● **The data**
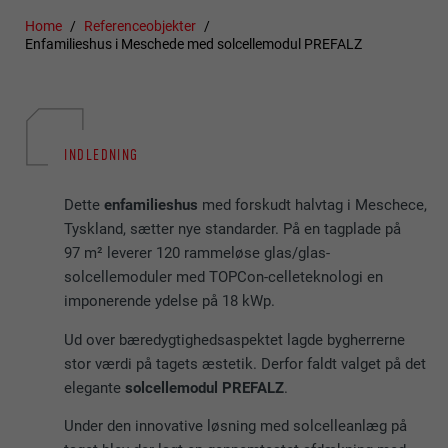
Home
Referenceobjekter
Enfamilieshus i Meschede med solcellemodul PREFALZ
INDLEDNING
Dette
enfamilieshus
med forskudt halvtag i Meschece,
Tyskland, sætter nye standarder. På en tagplade på
97 m² leverer 120 rammeløse glas/glas-
solcellemoduler med TOPCon-celleteknologi en
imponerende ydelse på 18 kWp.
Ud over bæredygtighedsaspektet lagde bygherrerne
stor værdi på tagets æstetik. Derfor faldt valget på det
elegante
solcellemodul PREFALZ
.
Under den innovative løsning med solcelleanlæg på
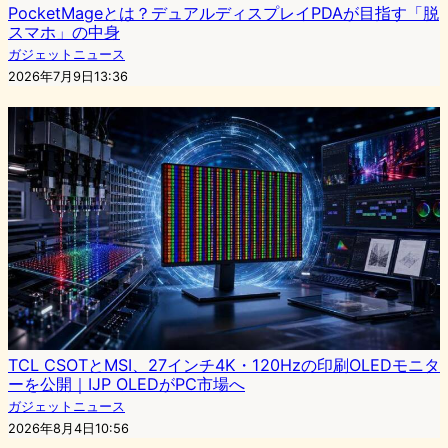
PocketMageとは？デュアルディスプレイPDAが目指す「脱
スマホ」の中身
ガジェットニュース
2026年7月9日13:36
TCL CSOTとMSI、27インチ4K・120Hzの印刷OLEDモニタ
ーを公開｜IJP OLEDがPC市場へ
ガジェットニュース
2026年8月4日10:56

● **Task prompt**
What is needed is every line of the data above, set down exactly but with the images left out.

● **Response to the task**
Home
Referenceobjekter
Enfamilieshus i Meschede med solcellemodul PREFALZ
INDLEDNING
Dette
enfamilieshus
med forskudt halvtag i Meschece,
Tyskland, sætter nye standarder. På en tagplade på
97 m² leverer 120 rammeløse glas/glas-
solcellemoduler med TOPCon-celleteknologi en
imponerende ydelse på 18 kWp.
Ud over bæredygtighedsaspektet lagde bygherrerne
stor værdi på tagets æstetik. Derfor faldt valget på det
elegante
solcellemodul PREFALZ
.
Under den innovative løsning med solcelleanlæg på
PocketMageとは？デュアルディスプレイPDAが目指す「脱
スマホ」の中身
ガジェットニュース
2026年7月9日13:36
TCL CSOTとMSI、27インチ4K・120Hzの印刷OLEDモニタ
ーを公開｜IJP OLEDがPC市場へ
ガジェットニュース
2026年8月4日10:56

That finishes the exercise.